Si une grossesse est confirmée, interrompre Enatec, sauf si ce traitement est jugé vital pour la mère. Chez les femmes qui pourraient tomber enceintes, une contraception fiable doit être utilisée.
Une étude épidémiologique rétrospective publiée suggère que les enfants dont la mère a été traitée avec un inhibiteur de l’ECA pendant le premier trimestre de la grossesse ont un risque accru (risque relatif = 2,71, intervalle de confiance à 95% 1,72 à 4,27) de présenter des malformations congénitales sévères en comparaison avec les enfants dont la mère n’a pas été exposée aux inhibiteurs de l’ECA pendant le premier trimestre de la grossesse. Le nombre des cas de malformations est faible et les résultats de cette étude n’ont pas pu être répétés jusqu’à présent.
Administrés au deuxième ou troisième trimestre, les inhibiteurs de l’ECA peuvent être responsables d’une morbidité et d’une mortalité foetales et néonatales.
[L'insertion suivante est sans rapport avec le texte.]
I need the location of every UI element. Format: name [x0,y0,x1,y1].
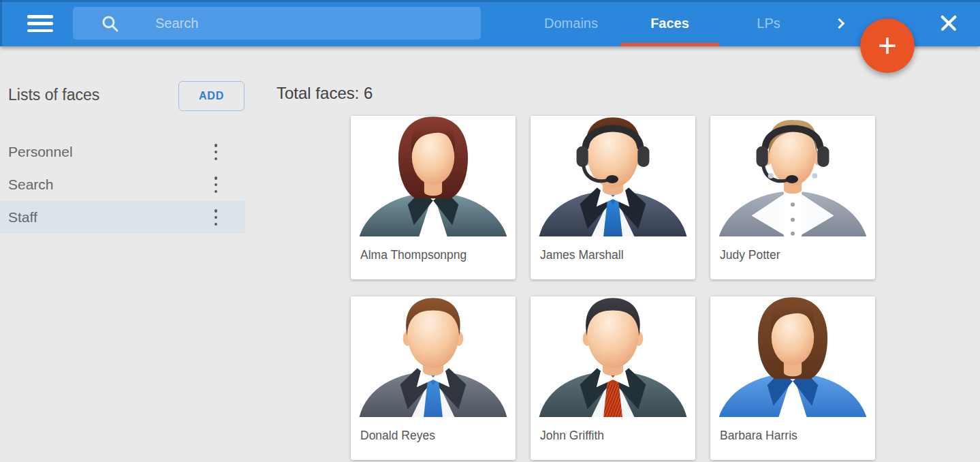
chevron-right-icon[interactable] [829,0,851,46]
face-list-item-search[interactable]: Search [0,168,245,201]
add-list-button[interactable]: ADD [178,81,244,111]
face-name: John Griffith [531,417,695,443]
search-icon [101,14,119,33]
tab-lps[interactable]: LPs [719,0,818,46]
face-list-label: Search [8,176,54,193]
close-icon[interactable] [938,13,959,33]
sidebar-title: Lists of faces [8,86,99,104]
face-avatar [351,116,516,236]
face-name: James Marshall [531,236,695,262]
face-avatar [710,296,875,417]
face-card[interactable]: Judy Potter [710,116,875,279]
kebab-menu-icon[interactable] [212,209,219,226]
face-card[interactable]: Alma Thompsonpng [351,116,516,279]
add-face-fab[interactable]: + [860,18,915,73]
total-faces-label: Total faces: 6 [276,84,373,103]
face-name: Alma Thompsonpng [351,236,516,262]
face-lists: PersonnelSearchStaff [0,136,245,234]
search-input[interactable] [119,7,481,40]
face-list-item-staff[interactable]: Staff [0,201,245,234]
face-avatar [351,296,516,417]
face-card[interactable]: Donald Reyes [351,296,516,460]
kebab-menu-icon[interactable] [212,176,219,193]
face-card[interactable]: James Marshall [531,116,695,279]
tab-faces[interactable]: Faces [620,0,719,46]
face-list-label: Staff [8,209,37,226]
hamburger-icon[interactable] [27,15,53,32]
face-avatar [710,116,875,236]
tab-bar: DomainsFacesLPs [522,0,818,46]
face-avatar [531,116,695,236]
search-box[interactable] [73,7,481,40]
face-list-label: Personnel [8,144,73,160]
face-avatar [531,296,695,417]
top-bar: DomainsFacesLPs [0,0,980,46]
face-name: Barbara Harris [710,417,875,443]
face-list-item-personnel[interactable]: Personnel [0,136,245,168]
face-name: Judy Potter [710,236,875,262]
face-name: Donald Reyes [351,417,516,443]
tab-domains[interactable]: Domains [522,0,620,46]
face-card[interactable]: Barbara Harris [710,296,875,460]
faces-grid: Alma Thompsonpng James [351,116,875,460]
kebab-menu-icon[interactable] [212,144,219,160]
face-card[interactable]: John Griffith [531,296,695,460]
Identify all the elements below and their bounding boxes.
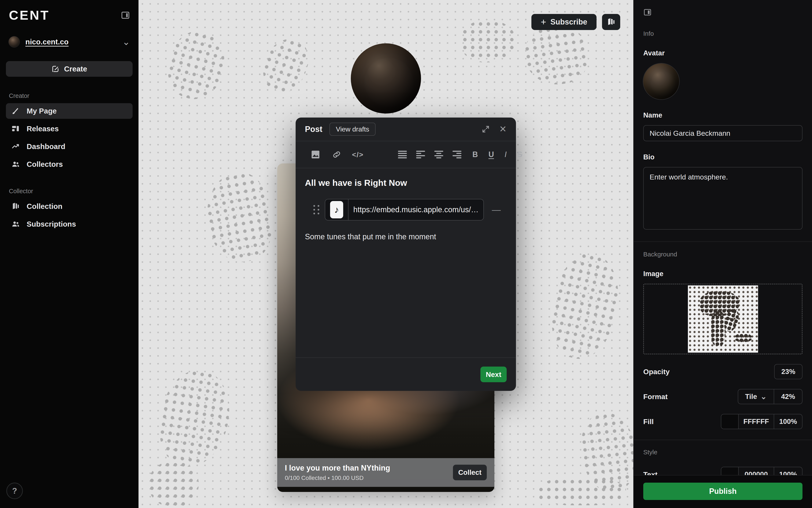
profile-avatar[interactable] [351,43,421,114]
post-modal-header: Post View drafts ✕ [296,118,516,141]
opacity-row: Opacity 23% [643,364,803,379]
music-embed-icon-cell: ♪ [325,199,349,220]
cent-logo: CENT [9,8,50,23]
opacity-input[interactable]: 23% [774,364,803,379]
halftone-cluster [161,26,232,105]
insert-group: </> [311,150,362,159]
sidebar-item-label: Dashboard [27,142,65,151]
chevron-down-icon: ⌄ [760,395,767,398]
format-controls: Tile ⌄ 42% [738,389,803,404]
edit-icon [51,65,59,73]
fill-label: Fill [643,418,654,426]
chevron-down-icon[interactable]: ⌄ [122,40,130,44]
expand-icon[interactable] [482,125,490,133]
insert-code-button[interactable]: </> [353,150,362,159]
image-field-label: Image [643,270,803,278]
account-switcher[interactable]: nico.cent.co ⌄ [6,36,132,48]
sidebar-item-dashboard[interactable]: Dashboard [6,139,132,154]
collection-flag-icon [607,17,616,27]
page-actions: + Subscribe [531,14,620,30]
embed-url-text[interactable]: https://embed.music.apple.com/us/… [349,199,483,220]
sidebar: CENT nico.cent.co ⌄ Create Creator [0,0,138,508]
info-section-label: Info [643,30,803,37]
post-editor-body[interactable]: All we have is Right Now ♪ https://embed… [296,168,516,357]
publish-button[interactable]: Publish [643,482,803,500]
apple-music-icon: ♪ [330,201,343,218]
help-button[interactable]: ? [6,482,23,499]
release-meta: I love you more than NYthing 0/100 Colle… [285,464,390,481]
strikethrough-button[interactable]: S [517,150,522,159]
insert-image-button[interactable] [311,150,320,159]
account-handle[interactable]: nico.cent.co [26,38,69,46]
sidebar-item-my-page[interactable]: My Page [6,103,132,119]
music-embed-field[interactable]: ♪ https://embed.music.apple.com/us/… [325,199,484,220]
sidebar-item-label: Subscriptions [27,220,76,228]
collection-button[interactable] [602,14,620,30]
section-divider [634,440,812,440]
align-justify-button[interactable] [398,151,407,158]
collector-nav: Collection Subscriptions [6,199,132,232]
close-icon[interactable]: ✕ [499,125,506,134]
plus-icon: + [541,17,546,27]
sidebar-item-collectors[interactable]: Collectors [6,157,132,172]
modal-title: Post [305,125,322,134]
next-button[interactable]: Next [480,367,506,382]
avatar-preview[interactable] [643,64,679,99]
remove-embed-button[interactable]: — [492,205,501,214]
trending-up-icon [11,142,20,151]
post-body-text[interactable]: Some tunes that put me in the moment [305,232,506,241]
align-right-button[interactable] [452,151,461,158]
create-button[interactable]: Create [6,61,132,77]
sidebar-item-releases[interactable]: Releases [6,121,132,136]
collector-section-label: Collector [9,188,132,195]
align-left-button[interactable] [416,151,425,158]
insert-link-button[interactable] [332,150,341,159]
fill-opacity-input[interactable]: 100% [774,414,802,429]
format-select[interactable]: Tile ⌄ [738,389,774,404]
sidebar-collapse-icon[interactable] [121,10,130,20]
background-section-label: Background [643,251,803,258]
halftone-cluster [461,20,516,62]
fill-controls: FFFFFF 100% [721,414,803,429]
releases-icon [11,125,20,133]
alignment-group [398,151,461,158]
panel-collapse-icon[interactable] [643,8,652,16]
post-modal-footer: Next [296,357,516,391]
fill-color-swatch[interactable] [721,414,738,429]
background-image-dropzone[interactable] [643,284,803,354]
thumbnail-cluster [711,311,726,347]
name-input[interactable] [643,125,803,141]
creator-section-label: Creator [9,92,132,99]
background-image-thumbnail [688,285,758,353]
underline-button[interactable]: U [488,150,494,159]
halftone-cluster [537,478,626,505]
sidebar-item-label: Collectors [27,160,63,168]
page-preview-canvas: + Subscribe I love you more than NYthing… [138,0,633,508]
release-stats: 0/100 Collected • 100.00 USD [285,475,390,481]
collect-button[interactable]: Collect [453,465,487,480]
bio-textarea[interactable]: Enter world atmosphere. [643,167,803,229]
sidebar-item-collection[interactable]: Collection [6,199,132,214]
view-drafts-button[interactable]: View drafts [329,123,375,136]
align-center-button[interactable] [434,151,443,158]
create-button-label: Create [64,65,87,73]
italic-button[interactable]: I [504,150,506,159]
bold-button[interactable]: B [473,150,478,159]
users-icon [11,160,20,168]
post-title-text[interactable]: All we have is Right Now [305,178,506,188]
format-scale-input[interactable]: 42% [774,389,802,404]
inspector-panel: Info Avatar Name Bio Enter world atmosph… [633,0,812,508]
halftone-cluster [200,168,278,267]
halftone-cluster [256,33,315,99]
fill-hex-input[interactable]: FFFFFF [738,414,774,429]
paintbrush-icon [11,107,20,115]
question-mark-icon: ? [12,486,17,496]
bio-field-label: Bio [643,153,803,161]
post-modal: Post View drafts ✕ [296,118,516,391]
drag-handle[interactable] [313,205,319,214]
collection-flag-icon [11,202,20,211]
music-embed-block: ♪ https://embed.music.apple.com/us/… — [305,199,506,220]
link-icon [332,150,341,159]
subscribe-button[interactable]: + Subscribe [531,14,597,30]
sidebar-item-subscriptions[interactable]: Subscriptions [6,216,132,232]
L’administration d’inhibiteurs de l’ECA au deuxième ou troisième trimestre a été associée à des lésions foetales et néonatales, dont hypotension, insuffisance rénale, hyperkaliémie et/ou hypoplasie crânienne chez le nouveau-né.
On a rapporté chez la mère des cas d’oligohydramnios, qui étaient vraisemblablement liés à une fonction rénale foetale diminuée et susceptibles d’entraîner des contractures de la musculature des membres, de même que des malformations cranio-faciales et des hypoplasies pulmonaires. Dans les situations absolument exceptionnelles où le médecin décide malgré tout d’employer un inhibiteur de l’ECA pendant la grossesse (car les autres médicaments sont insuffisamment efficaces ou contre-indiqués) la patiente doit être informée des risques potentiels pour le foetus.
Dans les très rares cas où l’emploi d’un inhibiteur de l’ECA s’avère indispensable pendant la grossesse, effectuer régulièrement des échographies pour suivre l’évolution intra-amniotique.
Au cas où un oligohydramnios est diagnostiqué, interrompre Enatec, sauf si ce traitement est jugé vital pour la mère.
Le médecin et sa patiente doivent être bien conscients qu’un oligohydramnios peut se produire alors que le foetus présente déjà des lésions irréversibles.
Un nouveau-né dont la mère a pris Enatec pendant sa grossesse doit être surveillé de très près en ce qui concerne hypotension, oligurie et hyperkaliémie.
Enatec, qui traverse la barrière placentaire, a parfois été éliminé avec succès de la circulation du nouveau-né par dialyse péritonéale. Le même résultat pourrait théoriquement être obtenu par exsanguino-transfusion.
L’énalapril et l’énalaprilate diffusent en traces dans le lait maternel. Il convient d’être prudent en matière de prescription d’Enatec à des mères qui allaitent.